PART 1 - Classification of Food Poisoning Organisms by Incubation Period

Food poisoning is acute gastroenteritis caused by ingestion of food/drink contaminated with bacteria, their toxins, or chemical/biological poisons. Epidemiological hallmarks: (a) common food ingestion history, (b) many persons affected simultaneously, (c) similar signs and symptoms.

Classification by Incubation Period

(Based on Harrison's Principles of Internal Medicine 22E, Table 138-4)

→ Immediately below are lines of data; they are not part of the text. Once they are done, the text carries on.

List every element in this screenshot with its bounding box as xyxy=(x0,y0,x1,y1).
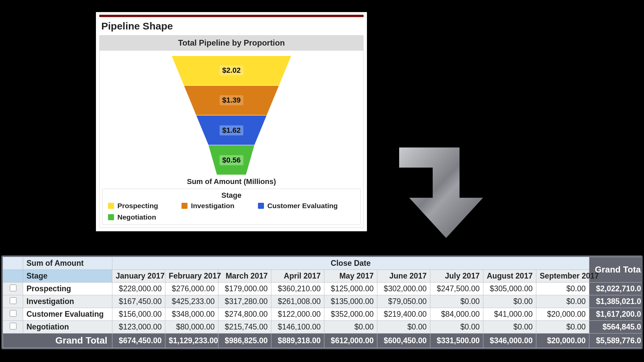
legend-label: Investigation xyxy=(191,202,234,210)
legend-swatch xyxy=(108,214,114,220)
legend-item[interactable]: Prospecting xyxy=(108,202,158,210)
pivot-cell[interactable]: $276,000.00 xyxy=(165,283,218,295)
pivot-column-header[interactable]: August 2017 xyxy=(483,270,536,283)
pivot-cell[interactable]: $215,745.00 xyxy=(218,321,271,334)
pivot-cell[interactable]: $0.00 xyxy=(324,321,377,334)
row-grand-total: $2,022,710.00 xyxy=(589,283,643,295)
row-header[interactable]: Investigation xyxy=(23,295,112,308)
pivot-column-header[interactable]: July 2017 xyxy=(430,270,483,283)
pivot-column-header[interactable]: February 2017 xyxy=(165,270,218,283)
pivot-cell[interactable]: $0.00 xyxy=(536,283,589,295)
chart-body: $2.02$1.39$1.62$0.56 Sum of Amount (Mill… xyxy=(100,51,363,228)
legend-item[interactable]: Customer Evaluating xyxy=(258,202,338,210)
row-grand-total: $1,617,200.00 xyxy=(589,308,643,321)
pivot-column-header[interactable]: May 2017 xyxy=(324,270,377,283)
pivot-cell[interactable]: $219,400.00 xyxy=(377,308,430,321)
report-title: Pipeline Shape xyxy=(101,20,362,32)
pivot-cell[interactable]: $261,008.00 xyxy=(271,295,324,308)
pivot-cell[interactable]: $0.00 xyxy=(483,321,536,334)
pivot-corner xyxy=(3,270,23,283)
pivot-cell[interactable]: $20,000.00 xyxy=(536,308,589,321)
legend-item[interactable]: Negotiation xyxy=(108,213,156,221)
pivot-cell[interactable]: $360,210.00 xyxy=(271,283,324,295)
grand-total-cell: $600,450.00 xyxy=(377,334,430,348)
table-row: Negotiation$123,000.00$80,000.00$215,745… xyxy=(3,321,643,334)
pivot-cell[interactable]: $41,000.00 xyxy=(483,308,536,321)
row-grand-total: $564,845.00 xyxy=(589,321,643,334)
legend-swatch xyxy=(258,203,264,209)
grand-total-cell: $889,318.00 xyxy=(271,334,324,348)
funnel-segment-label: $0.56 xyxy=(219,155,243,165)
grand-total-cell: $1,129,233.00 xyxy=(165,334,218,348)
row-checkbox[interactable] xyxy=(10,323,16,329)
pivot-column-header[interactable]: June 2017 xyxy=(377,270,430,283)
funnel-segment-label: $1.39 xyxy=(219,95,243,105)
funnel-segment-label: $1.62 xyxy=(219,125,243,135)
funnel-segment-label: $2.02 xyxy=(219,65,243,75)
pivot-cell[interactable]: $84,000.00 xyxy=(430,308,483,321)
pivot-cell[interactable]: $228,000.00 xyxy=(112,283,165,295)
pivot-table[interactable]: Sum of AmountClose DateGrand Total Stage… xyxy=(3,257,643,348)
row-header[interactable]: Negotiation xyxy=(23,321,112,334)
pivot-column-header[interactable]: September 2017 xyxy=(536,270,589,283)
grand-total-row: Grand Total$674,450.00$1,129,233.00$986,… xyxy=(3,334,643,348)
row-header[interactable]: Customer Evaluating xyxy=(23,308,112,321)
grand-total-cell: $331,500.00 xyxy=(430,334,483,348)
pivot-cell[interactable]: $80,000.00 xyxy=(165,321,218,334)
legend-items: ProspectingInvestigationCustomer Evaluat… xyxy=(108,202,355,221)
grand-total-cell: $674,450.00 xyxy=(112,334,165,348)
pivot-cell[interactable]: $125,000.00 xyxy=(324,283,377,295)
row-checkbox-cell xyxy=(3,321,23,334)
table-row: Investigation$167,450.00$425,233.00$317,… xyxy=(3,295,643,308)
legend-box: Stage ProspectingInvestigationCustomer E… xyxy=(102,189,361,225)
pivot-cell[interactable]: $348,000.00 xyxy=(165,308,218,321)
pivot-cell[interactable]: $305,000.00 xyxy=(483,283,536,295)
pivot-cell[interactable]: $79,050.00 xyxy=(377,295,430,308)
pivot-cell[interactable]: $122,000.00 xyxy=(271,308,324,321)
pivot-cell[interactable]: $425,233.00 xyxy=(165,295,218,308)
row-header[interactable]: Prospecting xyxy=(23,283,112,295)
legend-label: Prospecting xyxy=(117,202,158,210)
pivot-column-header[interactable]: April 2017 xyxy=(271,270,324,283)
pivot-measure-label: Sum of Amount xyxy=(23,257,112,270)
row-checkbox-cell xyxy=(3,283,23,295)
accent-bar xyxy=(99,15,364,17)
legend-swatch xyxy=(108,203,114,209)
chart-frame: Total Pipeline by Proportion $2.02$1.39$… xyxy=(99,35,364,228)
pivot-rows-label: Stage xyxy=(23,270,112,283)
pivot-cell[interactable]: $317,280.00 xyxy=(218,295,271,308)
pivot-cell[interactable]: $274,800.00 xyxy=(218,308,271,321)
pivot-cell[interactable]: $352,000.00 xyxy=(324,308,377,321)
down-right-arrow-icon xyxy=(396,144,490,238)
pivot-cell[interactable]: $0.00 xyxy=(430,321,483,334)
pivot-cell[interactable]: $0.00 xyxy=(536,295,589,308)
grand-total-cell: $346,000.00 xyxy=(483,334,536,348)
row-checkbox[interactable] xyxy=(10,310,16,317)
table-row: Prospecting$228,000.00$276,000.00$179,00… xyxy=(3,283,643,295)
pivot-cell[interactable]: $0.00 xyxy=(430,295,483,308)
pivot-cell[interactable]: $135,000.00 xyxy=(324,295,377,308)
funnel-chart[interactable]: $2.02$1.39$1.62$0.56 Sum of Amount (Mill… xyxy=(102,55,361,186)
row-checkbox[interactable] xyxy=(10,285,16,291)
table-row: Customer Evaluating$156,000.00$348,000.0… xyxy=(3,308,643,321)
pivot-cell[interactable]: $123,000.00 xyxy=(112,321,165,334)
row-checkbox-cell xyxy=(3,308,23,321)
pivot-cell[interactable]: $146,100.00 xyxy=(271,321,324,334)
legend-label: Negotiation xyxy=(117,213,156,221)
pivot-cell[interactable]: $0.00 xyxy=(377,321,430,334)
pivot-columns-label: Close Date xyxy=(112,257,589,270)
pivot-cell[interactable]: $0.00 xyxy=(536,321,589,334)
grand-total-total: $5,589,776.00 xyxy=(589,334,643,348)
pivot-cell[interactable]: $167,450.00 xyxy=(112,295,165,308)
pivot-cell[interactable]: $156,000.00 xyxy=(112,308,165,321)
pivot-cell[interactable]: $302,000.00 xyxy=(377,283,430,295)
row-grand-total: $1,385,021.00 xyxy=(589,295,643,308)
pivot-cell[interactable]: $0.00 xyxy=(483,295,536,308)
pivot-cell[interactable]: $179,000.00 xyxy=(218,283,271,295)
row-checkbox[interactable] xyxy=(10,297,16,304)
pivot-cell[interactable]: $247,500.00 xyxy=(430,283,483,295)
legend-item[interactable]: Investigation xyxy=(181,202,234,210)
pivot-column-header[interactable]: January 2017 xyxy=(112,270,165,283)
pivot-column-header[interactable]: March 2017 xyxy=(218,270,271,283)
pipeline-shape-report-card: Pipeline Shape Total Pipeline by Proport… xyxy=(96,12,367,231)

GROUP 1 - SHORT INCUBATION (1-6 hours)

Toxin preformed in food before ingestion ("intradietetic" toxins) - disease = intoxication, NOT infection

Organism	Symptoms	Common Food Sources
Staphylococcus aureus	Nausea, profuse vomiting, diarrhea, abdominal cramps; no fever	Ham, poultry, potato/egg salad, mayonnaise, cream pastries, custards
Bacillus cereus (emetic form)	Nausea, vomiting, diarrhea	Fried rice, starchy foods

Key point: Shortest incubation because toxin is already present in food - no need to colonize the gut.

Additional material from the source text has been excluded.